Sensorimotor Skills Precede Language: True, robust AI must first master physical interaction, sensory perception, and motor control before developing advanced language, mirroring the developmental path of humans.
Quadrupedal Locomotion is Nearly Solved: Through techniques like Rapid Motor Adaptation (RMA), the challenge of enabling four-legged robots to walk and adapt to varied, uneven terrain is largely resolved.
Bipedal Locomotion Remains a Grand Challenge: Unlike its four-legged counterpart, two-legged locomotion is significantly harder due to the complexities of balance and is still an unsolved problem in robotics.
LLMs are Powerful but Ungrounded: While models like GPT-4 demonstrate impressive text-processing capabilities, they lack the grounding in physical, sensory-motor experience required for true, non-brittle intelligence.
AI Research is Bifurcating: The field is splitting into corporate-led 'big science' for training massive models and university-led 'small science' for conceptual exploration, making it impossible for academia to compete on model scale.
Foundational Belief
Malik grounds his research philosophy in evolutionary biology, citing fossil data showing that the human hand's evolution preceded the brain's, forming the basis for his 'embodiment-first' approach to AI.
Core Research Strategy
He bets his scientific career on the approach of developing physical, sensorimotor intelligence in AI before focusing on language, believing this is the path to fully realized AI.
Key Technical Development
Malik and his collaborators develop Rapid Motor Adaptation (RMA), a technique for robot locomotion that uses the gap between commanded and sensed motion to adapt to new terrain in less than a second.
Empirical Validation
The RMA policy is proven effective, allowing a robot dog to traverse diverse terrains. During this work, his group discovers that vision is a necessary component for more complex tasks like climbing stairs, which the blind version could not handle.
State of the Field Assessment
He assesses the current state of robotics and computer vision, declaring quadrupedal locomotion nearly solved but identifying bipedal locomotion and single-image 3D reconstruction as major remaining challenges.
Broader AI Commentary
Malik comments on the broader AI landscape, acknowledging the power of LLMs like GPT-4 while critiquing their lack of grounded experience and noting the structural split in AI research between corporate 'big science' and academic 'small science'.
▶Embodiment First: A Developmental Approach to AIMay 2026
Malik's core thesis is that AI development should mirror human evolution, where physical intelligence (e.g., dexterity from an opposable thumb) preceded complex language.
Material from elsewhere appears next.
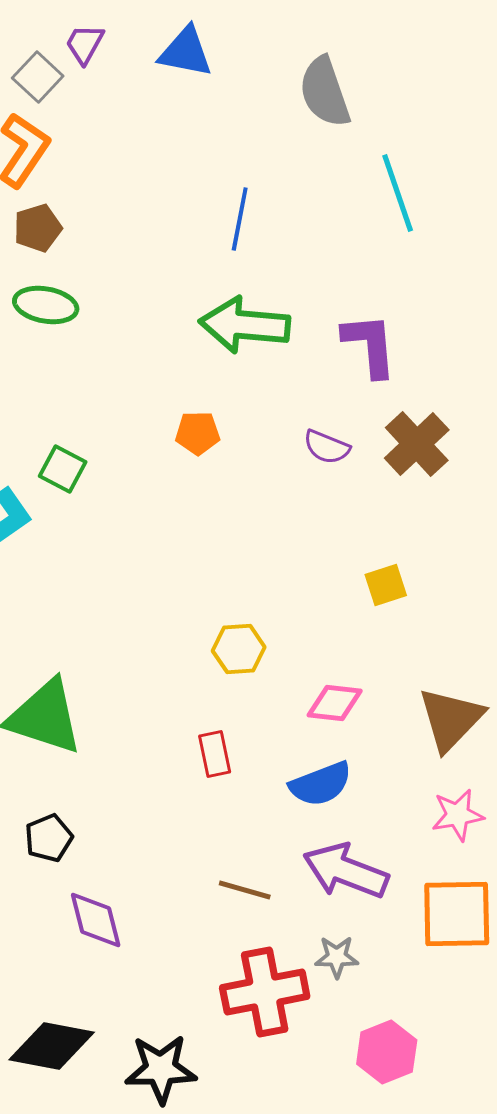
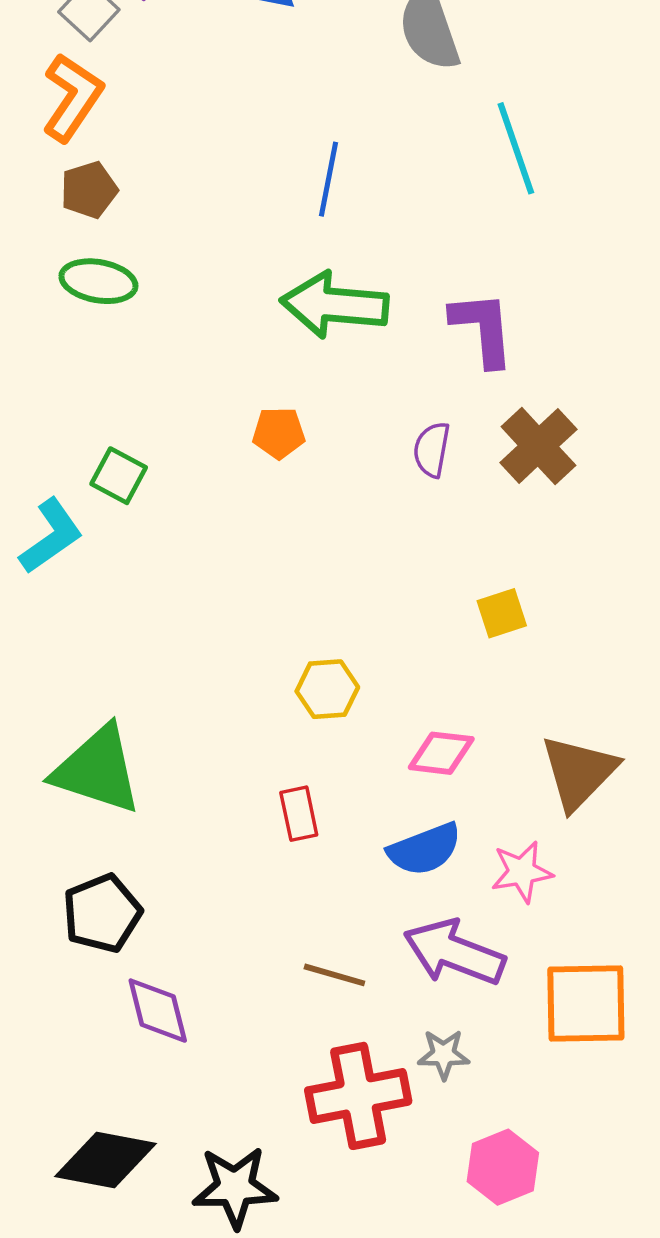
purple semicircle: (327, 447) -> (432, 450), turned 78
pink star: (458, 815) -> (522, 872), moved
black pentagon: (49, 838) -> (102, 913), size x1.4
He bets his career on the idea that grounding AI in sensory-motor competencies like seeing, moving, and manipulating objects is the necessary foundation for creating robust, less brittle intelligence.
This 'embodiment-first' strategy represents a contrarian bet against the dominant language-first paradigm, suggesting that long-term AGI investors should consider robotics and sensorimotor research as critical, potentially undervalued, enabling technologies.
▶Rapid Motor Adaptation (RMA) as a Robotics BreakthroughMay 2026
Malik details the development of RMA, a technique enabling a robot to adapt its movements to changing terrain in under a second. The system's core principle is to use the discrepancy between a commanded action and the actual sensed motion to infer terrain properties and adjust its policy, allowing a single neural network to navigate everything from rocky riverbeds to muddy piles.
RMA's success in creating a single, adaptable policy for diverse terrains is a significant step toward deploying autonomous robots in unpredictable, real-world environments, moving beyond the structured confines of factories.
▶Mapping the Frontier: Solved vs. Unsolved Problems in AIMay 2026
Malik provides a clear assessment of the current state of AI capabilities, declaring quadrupedal locomotion 'pretty close to solved.' Conversely, he identifies bipedal locomotion and recovering a human-level 3D model from a single image as major unsolved challenges, illustrating the uneven progress across different domains of AI research.
Malik's delineation of solved and unsolved problems offers a valuable roadmap for R&D, signaling to analysts that bipedalism and advanced single-image 3D vision are high-impact areas ripe for future breakthroughs and investment.
▶The Bifurcation of AI Research: 'Big Science' vs. 'Small Science'May 2026
Malik characterizes the AI research landscape as splitting into two camps: the 'small science' of individual-led exploration common in universities, and the 'big science' of massive, resource-heavy projects like training GPT-4 or Meta's Segment Anything, which are now the exclusive domain of large corporations. He explicitly states that training a GPT-scale model is no longer feasible in an academic lab.
This trend suggests a consolidation of power in foundational model development within a few corporate entities, potentially creating a bottleneck for academic innovation and shifting the role of universities toward theoretical work and niche applications.